Верхний-то Пушкин. Это завсегда. А дальше - кто ж? Петр стал с жутким скрипом отвинчивать Пушкину голову. Это сам Пушкин жалобно стонал? Наконец с тухловатым чпоком и небольшим количеством опилок поэт раскололся. Следующим, знамо, оказался Толстой, глядящий скорбно и требовательно, словно вылезши из тюрьмы: "Как тут у вас с непротивлением? Блюдите, а то в бараний рог согну!" Хотелось бы поскорее следующего - дабы пытка эта не затягивалась до утра. Но следующий все никак не давался - точней, не давался конечно же сам граф Толстой, скрипучим голосом уверявший: "Да нет там более никого! Один я! А если кто и влез, то так, разная шушера - не стоит зря мозоль натирать, занялись бы лучше чем-то полезным!" Крепкий орешек! Но раскололся и он. На свет божий в умелых руках моего родственника, сельского труженика, появилась какая-то румяная кукла с завитым локоном и такими же усами. "Спи, младенец мой прекрасный..." - скорбно произнес мой родственник, знавший литературу гораздо лучше, чем можно было предположить. Лермонтов с круглыми глазами, казалось, не узнавал своих строк.
– Хватит на сегодня!
– взмолился я.
– А что ж Гоголь?
– строго спросил гость.
Да, уж без Гоголя никак. Давай крути.
Знатно я тут наслаждаюсь без семьи!
Откуда у этого остроносого человека такая же сила, как у Тараса Бульбы? Тут я имел в виду Гоголя, а не моего родственника, тоже черноглазого и длинноносого, родом из тех же южных степей, но не достигшего, увы, славы Гоголя. А кто, собственно, ее достиг?
Вот так мы весело, за расчленением, проводили вечера.
В Гоголе отыскался какой-то мелкий тип, которого можно было назвать "и другие": маленькое личико с демократической бородкой и начесом на лоб. Это они поступили широко и гуманно: почти каждый может узнать в нем своего кумира. Чехов? Очень даже может быть. Пенсне, правда, отсутствует. Бунин? У Бунина, правда, нос поострей - но длинный нос сюда не полезет. Вполне Бунин может быть!

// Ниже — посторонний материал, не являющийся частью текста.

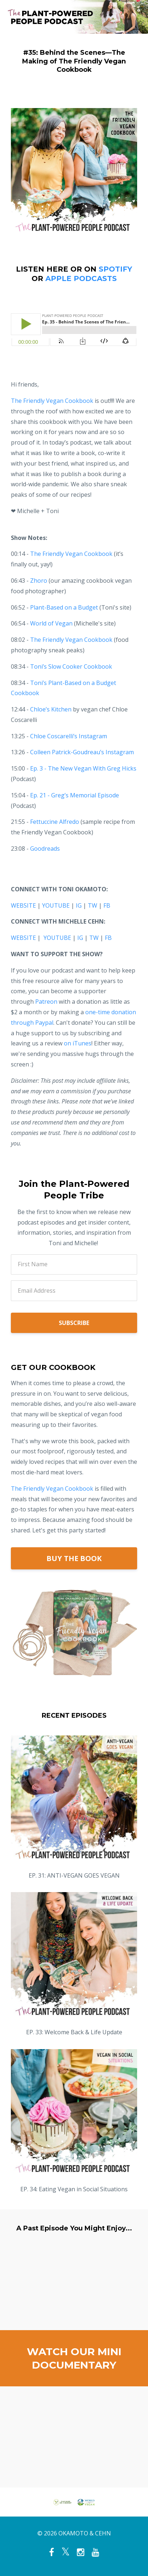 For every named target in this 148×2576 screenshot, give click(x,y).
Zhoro (38, 581)
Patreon (46, 1002)
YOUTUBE (56, 905)
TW (92, 905)
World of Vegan (51, 623)
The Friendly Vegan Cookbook (52, 1489)
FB (106, 905)
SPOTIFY (115, 269)
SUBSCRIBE (74, 1323)
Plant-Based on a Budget (64, 607)
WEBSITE (23, 905)
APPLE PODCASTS (81, 278)
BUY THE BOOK (74, 1558)
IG (79, 905)
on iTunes (77, 1043) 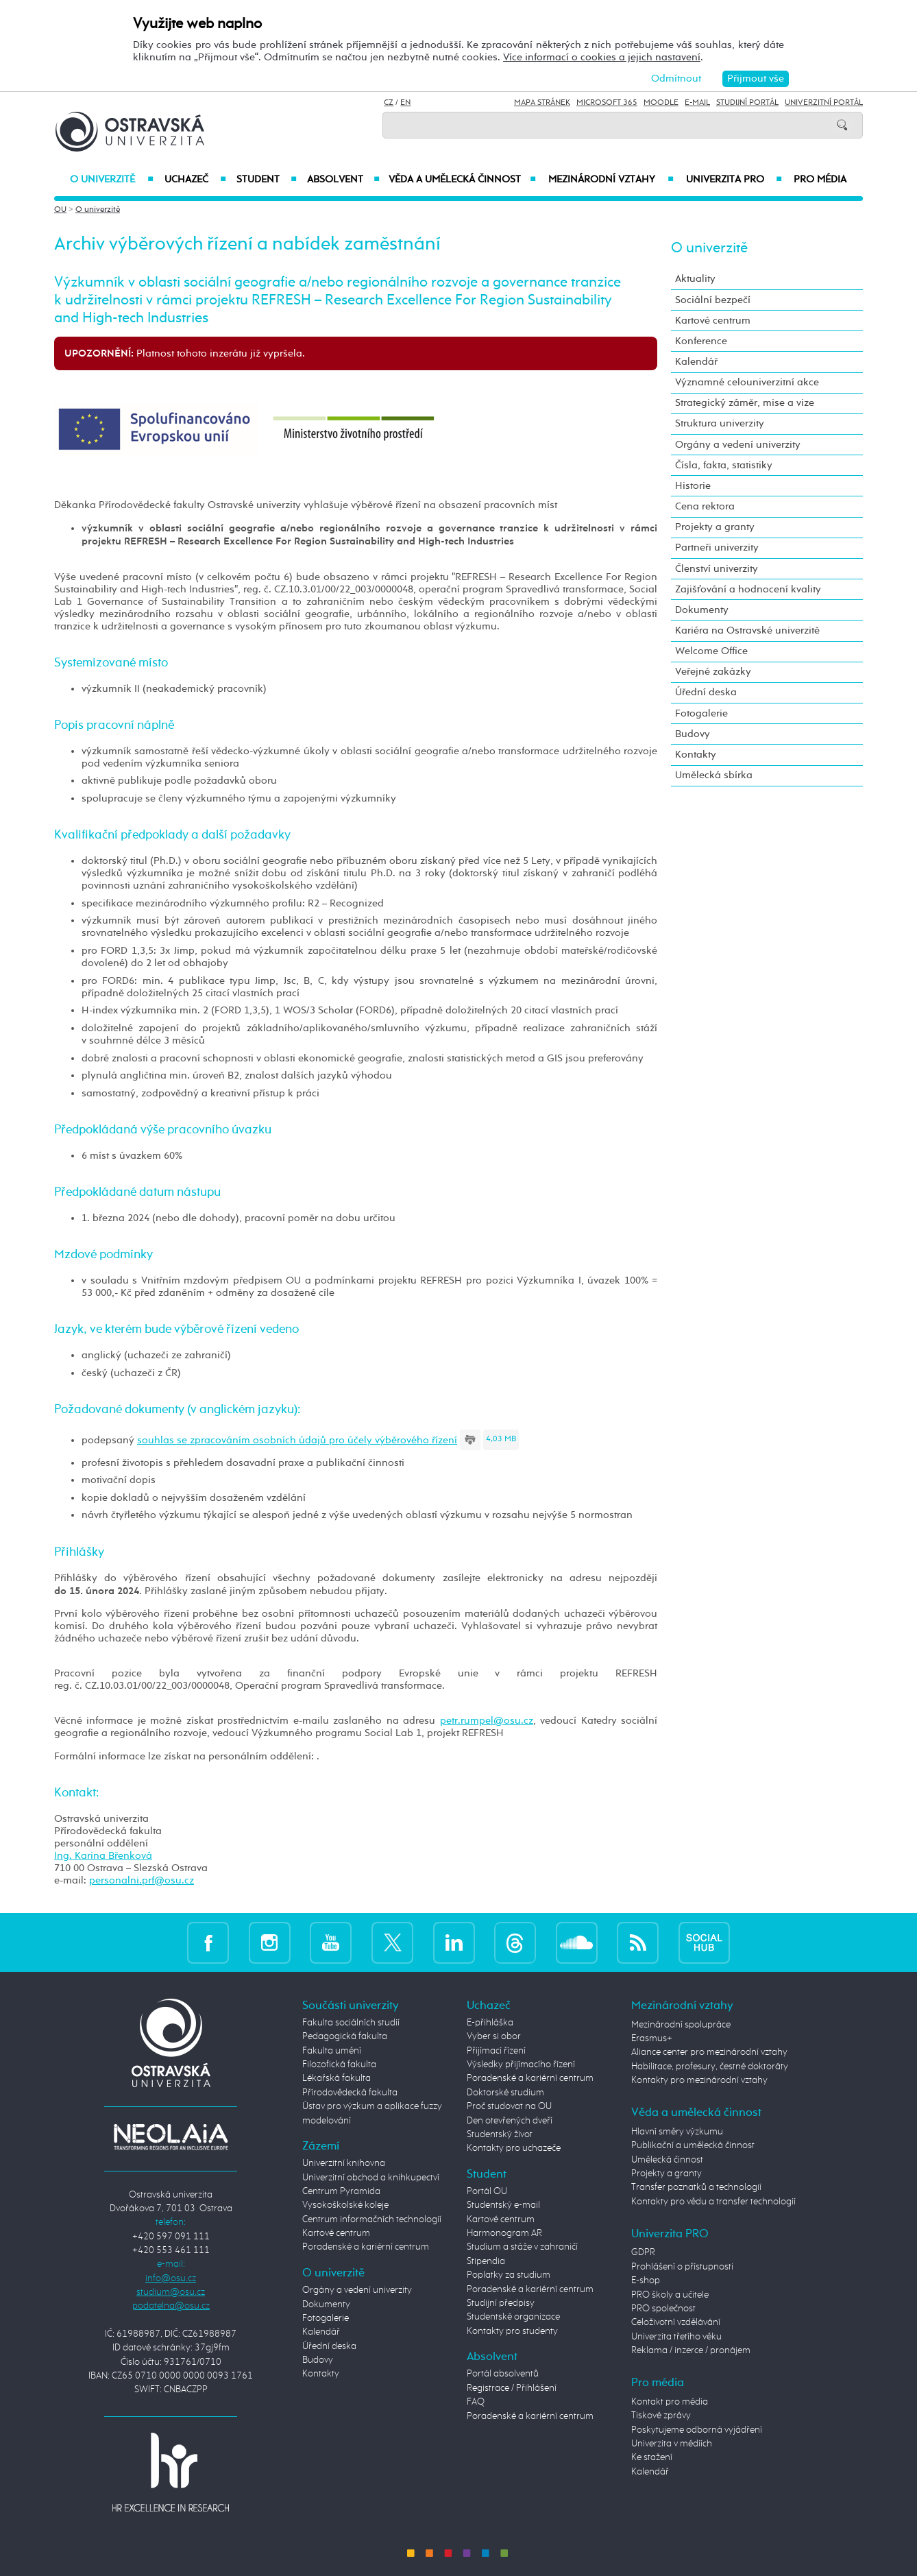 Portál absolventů (503, 2374)
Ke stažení (651, 2457)
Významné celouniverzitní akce (747, 382)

И Куприн тоже - кто любит Куприна, тоже не промахнется. Даже Чернышевский пойдет, если кто его любит.
Все. Расчленять дальше некуда. Урок литературы окончен. Если он не принесет сегодня с прогулки еще более жуткую матрешку - грозился, что закажет с моим портретом, но, ей-богу, страшновато, когда отвинчивают твою голову!
В этот мой приход с сыном Есенина и Зорге на руках Петр мирно пил чай, за что я его чуть не расцеловал: бывают же приятные родственники!
– Домой-то собираешься?
– чтобы еще улучшить впечатление о нем, поинтересовался я. Когда я навещал его в больнице, он просил помочь отправить его домой. Что я и делаю.
– Да уж окрепну когда!
– Он прихлебнул чай из блюдечка.
По-моему, ты уже окреп достаточно, подумал я. Вон как писателям головы откручиваешь!
– Слабость какая-то!
– отдувался Петр, приканчивая стакан уже, я думаю, пятый.
– Тебе Любка звонила!
– фамильярно произнес он.
– Что значит - Любка?
– грозно спросил я. Еще помимо вскрытия писателей он будет лезть в мои семейные, а тем более - в несемейные дела?!
– Так уж она назвалась!
– пояснил Петр.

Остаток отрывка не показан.